The unique identifiers are said to be 160 bit long. The packet is supposed to have 2 160-bit identifiers. Isn't this an overhead for small packets?
The idea seems to be interesting but I am concerned about performance. Even though the architecture provides flexibility by allowing the intermediaries to be anywhere and not in the path to the destination. The packet now has to be first traversed to the intermediary and then to the destination. Also, it is required to lookup of the path to the intermediary.
Another question that get raised with such systems is scalability. With so many machines in the Internet, if every machine sends the message to an intermediary and the DHT being used for EID resolving, an important question arises that we are relying on the performance of the DHT for lookup and information retrieval.

Monday, November 3, 2008

DNS Performance and the Effectiveness of Caching

This paper provides analysis of:

DNS performance (latency and failure)
Effect of varying TTL and degree of caching affect

The analysis was performed on three traces that included DNS packets and TCP SYN, FIN and RST packet information. The authors found that over third of all DNS lookups were not answered successfully. 23% of the client lookups in the MIT trace failed to arrive at an answer while 13% lookups gave errors in the answer.

The authors show that name popularity distribution is zipf-like. Effectiveness of caching is determined by finding how useful is it to share DNS caches and the impact of choice of TTL value. Intuitively, I was under the assumption that reducing the TTL will severely affect the performance of DNS but the authors show that reducing TTLs of address(A) records to few hundred seconds has little effect on the hit rate. Also, sharing a forwarding DNS cache does not improve performance.

I found the paper very interesting to read. The analysis of performance of DNS is not dependent on aggressive caching is opposite to the general notion of DNS performance being tightly tied to caching. This observation is directly related to the relationship between TTL values and name popularity. Popular names will be cached effectively even with short TTL while unpopular names may not gain even with long TTL values.

It will be nice to discuss how would the results vary if analyzed with current time traces.

Development of the Domain Name System

This paper discusses the motivation behind the design and need of DNS. Prior to DNS each machine downloaded a file called HOSTS.TXT from the central server on to their system.
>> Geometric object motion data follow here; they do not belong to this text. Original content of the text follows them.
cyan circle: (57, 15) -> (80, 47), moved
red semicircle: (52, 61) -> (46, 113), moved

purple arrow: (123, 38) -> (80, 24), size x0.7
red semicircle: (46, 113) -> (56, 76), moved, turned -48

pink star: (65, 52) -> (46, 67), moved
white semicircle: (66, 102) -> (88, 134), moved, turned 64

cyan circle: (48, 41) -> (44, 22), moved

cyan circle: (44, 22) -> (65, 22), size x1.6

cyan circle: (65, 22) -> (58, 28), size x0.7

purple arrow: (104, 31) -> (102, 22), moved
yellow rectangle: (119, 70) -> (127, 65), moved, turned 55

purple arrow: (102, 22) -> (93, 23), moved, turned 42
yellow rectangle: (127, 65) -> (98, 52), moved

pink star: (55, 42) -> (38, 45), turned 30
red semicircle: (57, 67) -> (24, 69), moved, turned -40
This file contained the mapping between host names and addresses. This scheme had the inherent problem of distribution and update. With the rise of the number of machines connected to the Internet came the need of building a distributed system for the functionality of HOSTS.TXT.

DNS was designed for this need. It is a hierarchical naming system that had the following design goals:

provide all information of HOSTS.TXT
Allow distributed implementation of the database
Have no size limit issues
Be inter-operable
Provide tolerable performance

DNS contains two main components: name servers and resolvers. Name servers store information and answer queries from the information they possess. Resolvers are the interface to client programs and contain algorithms for querying name servers. DNS name space is organized in the structure of a variable-depth tree. Each node in the tree has a label associated with it and domain name of a node is the concatenation of all the labels on the path from the node to the root of the tree.

One of the main things that makes DNS fast is caching the results of the queries. This overcomes the need to fire a query every time a name lookup has to be performed. Although this optimization comes at the cost of a security concern. People have exploited this feature to perform DNS cache poisoning attacks.

I really enjoyed reading the paper because it gave a good explanation of the ideas behind the design of a system that plays an important role in today's Internet. I would recommend keeping this paper in the syllabus.